Baldwin, James. 1964. The Fire Next Time. Penguin Books. UK.


Charles Taylor’s book entitled The Ethics of Authenticity was first published in Canada under the name “The Malaise of Modernity” which was broadcast in November 1991 on the CBC’s Ideas series. By 2003 it was in its 11th printing.

Three Malaises of Modernity.

1. The first malaise concerns the dangers of individualism and the loss of meaning.

“. [...] The worry has been repeatedly expressed that the individual lost something important along with the larger social and cosmic horizons of action. Some have written of this as the loss of a heroic dimension to life.  People no longer have a sense of a higher purpose, of something worth dying for.  Alex de Tocqueville [author of Democracy in America] sometimes talked like this in the last century, referring to the “petits et vulgaires plaisirs” [“petty and vulgar pleasures”] that people tend to seek in the democratic age.  In another articulation, we suffer from a lack of passion.  Kierkegaard saw “the present age” in these terms. And Nietzsche’s “last men” are at the final nadir of this decline; they have no aspiration left in life but to a “pitiable comfort.” This loss of purpose was linked to a narrowing. People lost the broader vision because they focused on their individual lives. Democratic equality, says Tocqueville, draws the individual towards himself, “et menace de le renfermer enfin tout entier dans la solitude de son propre coeur” [“and threatens finally to enclose him entirely within the solitude of his own heart”].  In other words, the dark side of individualism is a centring on the self, which both flattens and narrows our lives, makes  them poorer in meaning, and less concerned with  others or society (Taylor, Charles. 1991. “Taylor 1991:4 .”

2. The second malaise is the disenchantment of the world.

“Once society no longer has a sacred structure, once social arrangements and modes of action are no longer grounded in the order of things or the will of God, they are in a sense up for grabs. They can be redesigned with their consequences for the happiness and well-being of individuals as our goal. The yardstick that henceforth applies is that of instrumental reason Taylor 1991:5 .”

3. The third malaise concerns the atomism of the self-absorbed individual who is so “enclosed in their own hearts” and comfortable in their own homes that they no longer participate actively in self-government. This results in an “immense tutelary power” of a mild and paternalistic government, democratic in form with periodic elections but in reality a form of soft despotism as predicted by Tocqueville. (Tocqueville 1835) cited in Taylor 1991:9 .

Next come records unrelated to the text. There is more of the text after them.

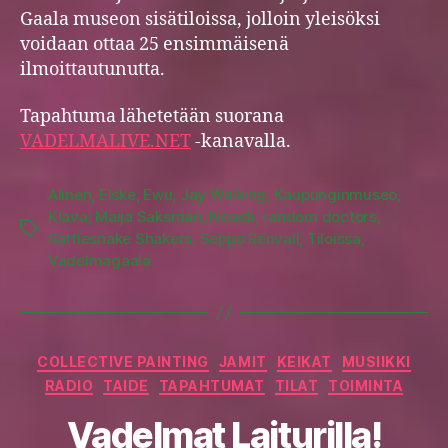
Gaala museon sisätiloissa, jolloin yleisöksi
voidaan ottaa 25 ensimmäisenä
ilmoittautunutta.
Tapahtuma lähetetään suorana
VADELMALIVE.NET
-kanavalla.
Alinen
,
Elske
,
Ewu
,
Jay Walking
,
Kaupunginmuseo
,
Klava
,
Maija Saksman
,
Noaidi
,
random doctors
,
Tags
Rattlesnake Shakers
,
Seppo Renvall
,
Tiloissa
,
Vadelmagaala
Categories
COLLECTIVE PAINTING
JAMIT
KEIKAT
MUSIIKKI
RADIO
TAIDE
TAPAHTUMAT
TILAT
TOIMINTA
Vadelmat Laiturilla!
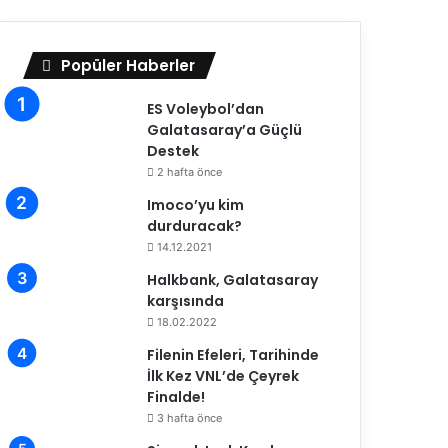
Popüler Haberler
ES Voleybol’dan
Galatasaray’a Güçlü
Destek
2 hafta önce
Imoco’yu kim
durduracak?
14.12.2021
Halkbank, Galatasaray
karşısında
18.02.2022
Filenin Efeleri, Tarihinde
İlk Kez VNL’de Çeyrek
Finalde!
3 hafta önce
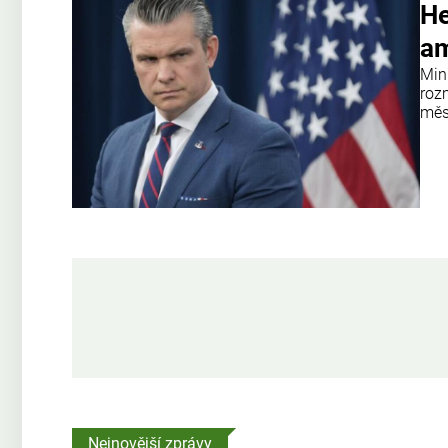
He
am
Min
roz
měs
Nejnovější zprávy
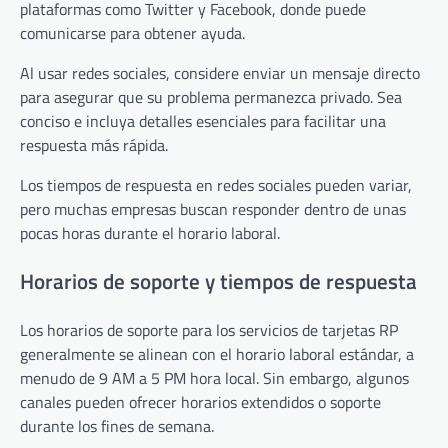
plataformas como Twitter y Facebook, donde puede
comunicarse para obtener ayuda.
Al usar redes sociales, considere enviar un mensaje directo
para asegurar que su problema permanezca privado. Sea
conciso e incluya detalles esenciales para facilitar una
respuesta más rápida.
Los tiempos de respuesta en redes sociales pueden variar,
pero muchas empresas buscan responder dentro de unas
pocas horas durante el horario laboral.
Horarios de soporte y tiempos de respuesta
Los horarios de soporte para los servicios de tarjetas RP
generalmente se alinean con el horario laboral estándar, a
menudo de 9 AM a 5 PM hora local. Sin embargo, algunos
canales pueden ofrecer horarios extendidos o soporte
durante los fines de semana.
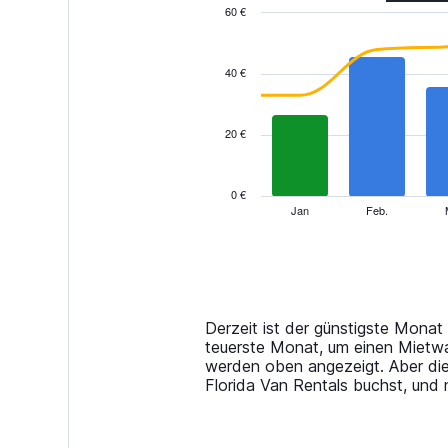
60 €
Combination
Chart
graphic.
chart
with
40 €
2
data
series.
20 €
The
chart
has
0 €
1
Jan
Feb.
End
of
X
interactive
axis
chart
displaying
categories.
Range:
14
Derzeit ist der günstigste Monat
categories.
teuerste Monat, um einen Mietwag
The
werden oben angezeigt. Aber di
chart
Florida Van Rentals buchst, und 
has
1
Y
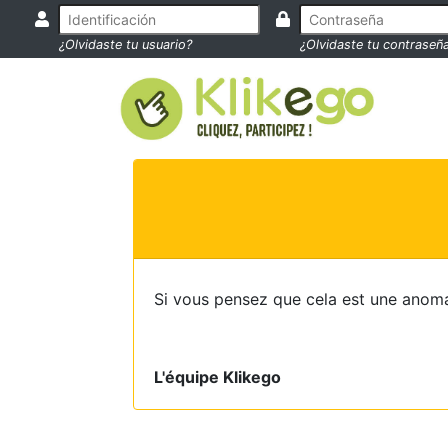
¿Olvidaste tu usuario?
¿Olvidaste tu contraseñ
Si vous pensez que cela est une anoma
L'équipe Klikego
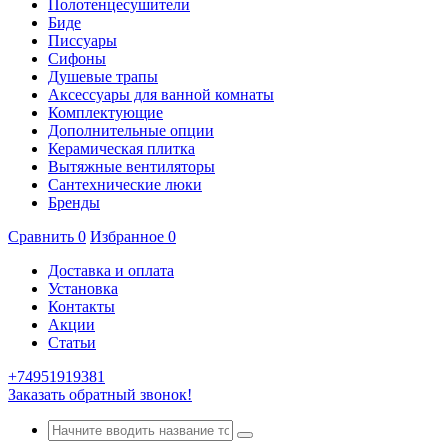
Полотенцесушители
Биде
Писсуары
Сифоны
Душевые трапы
Аксессуары для ванной комнаты
Комплектующие
Дополнительные опции
Керамическая плитка
Вытяжные вентиляторы
Сантехнические люки
Бренды
Сравнить
0
Избранное
0
Доставка и оплата
Установка
Контакты
Акции
Статьи
+74951919381
Заказать обратный звонок!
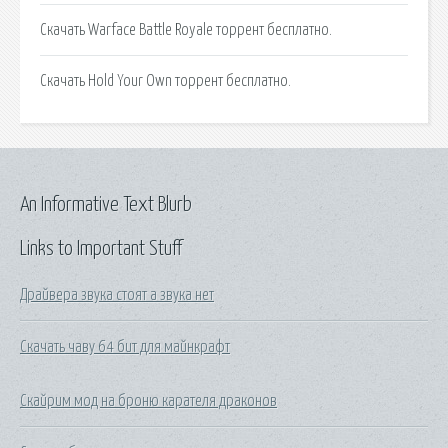
Скачать Warface Battle Royale торрент бесплатно.
Скачать Hold Your Own торрент бесплатно.
An Informative Text Blurb
Links to Important Stuff
Драйвера звука стоят а звука нет
Скачать чаву 64 бит для майнкрафт
Скайрим мод на броню карателя драконов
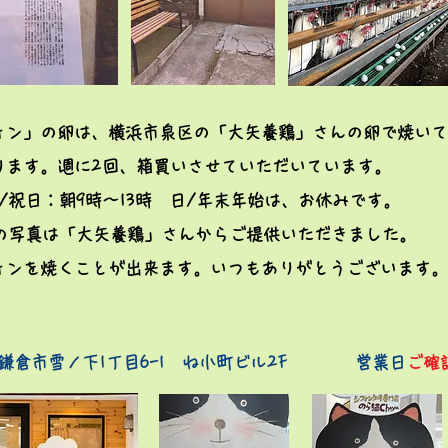
ォン」の卵は、横浜市泉区の「大矢養鶏」さんの卵で焼いて
ります。週に2回、箱買いさせていただいています。
/祝日：朝9時～13時 日/年末年始は、お休みです。
内の写真は「大矢養鶏」さんからご提供いただきました。
ォンを焼くことが出来ます。いつもありがとうございます。
鎌倉市雪ノ下1丁目6-1 ね小町ビル2F 営業日
ご確認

“After having thus successively taken each member of the community in its powerful grasp and fashioned him at will, the supreme power then extends its arm over the whole community. It covers the surface of society with a network of small complicated rules, minute and uniform, through which the most original minds and the most energetic characters cannot penetrate, to rise above the crowd. The will of man is not shattered, but softened, bent, and guided; men are seldom forced by it to act, but they are constantly restrained from acting. Such a power does not destroy, but it prevents existence; it does not tyrannize, but it compresses, enervates, extinguishes, and stupefies a people, till each nation is reduced to nothing better than a flock of timid and industrious animals, of which the government is the shepherd. I have always thought that servitude of the regular, quiet, and gentle kind which I have just described might be combined more easily than is commonly believed with some of the outward forms of freedom, and that it might even establish itself under the wing of the sovereignty of the people. Our contemporaries are constantly excited by two conflicting passions: they want to be led, and they wish to remain free. As they cannot destroy either the one or the other of these contrary propensities, they strive to satisfy them both at once. They devise a sole, tutelary, and all-powerful form of government, but elected by the people. They combine the principle of centralization and that of popular sovereignty; this gives them a respite: they console themselves for being in tutelage by the reflection that they have chosen their own guardians. Every man allows himself to be put in leading-strings, because he sees that it is not a person or a class of persons, but the people at large who hold the end of his chain (de Tocqueville 1835.” Democracy in America).”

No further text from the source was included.